**EXERCISE:**
Please copy every line of the records below that holds the word "日本华人论坛".

SUPPLIED DATA section start

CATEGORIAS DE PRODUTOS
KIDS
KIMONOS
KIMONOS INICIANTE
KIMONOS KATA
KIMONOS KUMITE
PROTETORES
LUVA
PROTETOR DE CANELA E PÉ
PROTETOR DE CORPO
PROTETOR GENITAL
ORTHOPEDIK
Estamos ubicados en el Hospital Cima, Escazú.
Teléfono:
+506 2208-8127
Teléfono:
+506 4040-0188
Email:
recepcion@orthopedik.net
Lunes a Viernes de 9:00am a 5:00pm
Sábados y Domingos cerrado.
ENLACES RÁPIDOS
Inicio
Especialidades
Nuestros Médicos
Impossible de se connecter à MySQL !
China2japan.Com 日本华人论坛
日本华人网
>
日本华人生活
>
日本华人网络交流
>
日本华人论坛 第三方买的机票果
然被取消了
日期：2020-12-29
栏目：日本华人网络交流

SUPPLIED DATA section end
SUPPLIED DATA section start

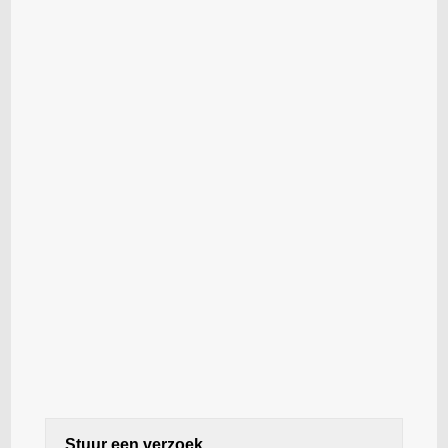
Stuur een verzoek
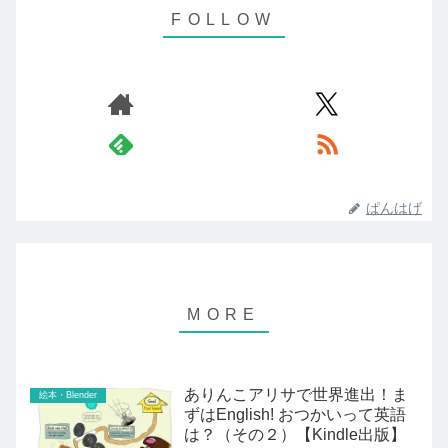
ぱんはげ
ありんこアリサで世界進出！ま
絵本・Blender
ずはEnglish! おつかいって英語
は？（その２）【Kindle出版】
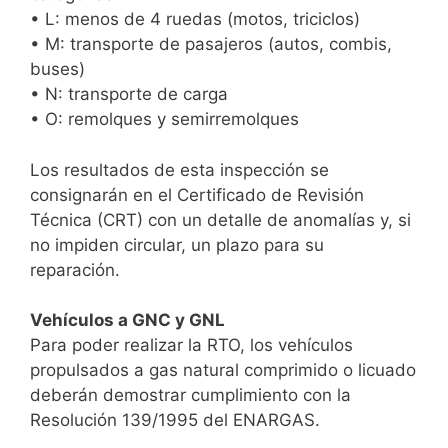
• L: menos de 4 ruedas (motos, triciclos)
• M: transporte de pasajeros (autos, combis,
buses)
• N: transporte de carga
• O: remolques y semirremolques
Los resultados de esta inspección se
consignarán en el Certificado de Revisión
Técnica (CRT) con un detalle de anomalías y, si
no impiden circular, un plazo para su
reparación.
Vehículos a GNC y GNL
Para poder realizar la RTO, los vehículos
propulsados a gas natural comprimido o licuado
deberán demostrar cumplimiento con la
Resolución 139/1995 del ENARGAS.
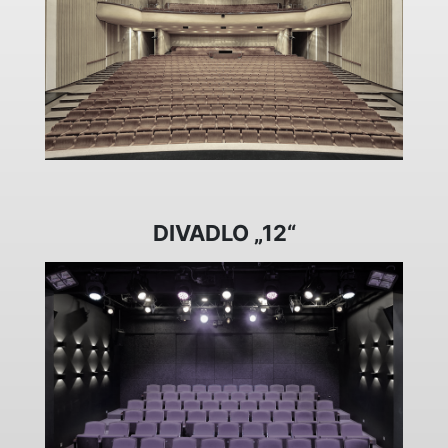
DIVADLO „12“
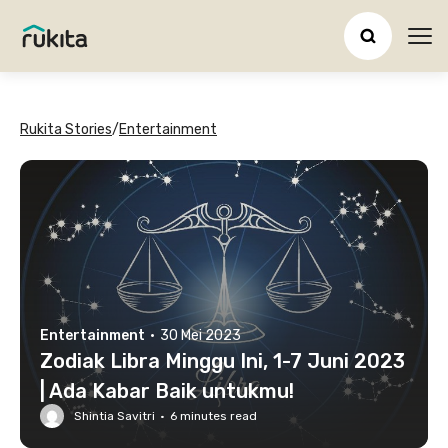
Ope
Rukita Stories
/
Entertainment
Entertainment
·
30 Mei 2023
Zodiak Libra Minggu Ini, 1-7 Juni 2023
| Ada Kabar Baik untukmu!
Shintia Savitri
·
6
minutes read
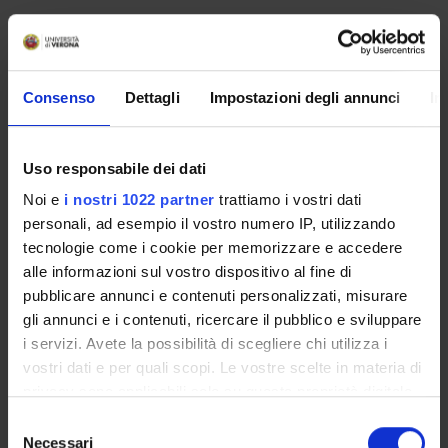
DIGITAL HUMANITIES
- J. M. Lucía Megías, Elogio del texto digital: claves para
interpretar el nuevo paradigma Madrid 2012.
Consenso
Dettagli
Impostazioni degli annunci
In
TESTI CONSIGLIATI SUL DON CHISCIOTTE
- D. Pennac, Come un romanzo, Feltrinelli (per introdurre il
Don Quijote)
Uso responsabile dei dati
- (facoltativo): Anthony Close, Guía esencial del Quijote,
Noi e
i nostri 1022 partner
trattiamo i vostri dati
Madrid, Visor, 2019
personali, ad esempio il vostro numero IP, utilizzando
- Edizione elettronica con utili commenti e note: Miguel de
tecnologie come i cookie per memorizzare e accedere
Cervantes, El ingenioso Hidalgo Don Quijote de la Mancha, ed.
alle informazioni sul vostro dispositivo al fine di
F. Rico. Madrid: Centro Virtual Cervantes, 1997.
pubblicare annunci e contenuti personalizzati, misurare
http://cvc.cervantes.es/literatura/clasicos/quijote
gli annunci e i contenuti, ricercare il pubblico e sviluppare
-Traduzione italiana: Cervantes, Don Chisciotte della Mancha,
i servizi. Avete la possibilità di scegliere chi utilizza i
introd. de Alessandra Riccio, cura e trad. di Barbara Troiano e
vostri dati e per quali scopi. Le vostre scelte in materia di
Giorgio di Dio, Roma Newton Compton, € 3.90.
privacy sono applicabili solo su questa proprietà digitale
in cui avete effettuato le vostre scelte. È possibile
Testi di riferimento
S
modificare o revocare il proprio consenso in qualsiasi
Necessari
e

SUPPLIED DATA section end

**YOUR SOLUTION:**
China2japan.Com 日本华人论坛
日本华人论坛 第三方买的机票果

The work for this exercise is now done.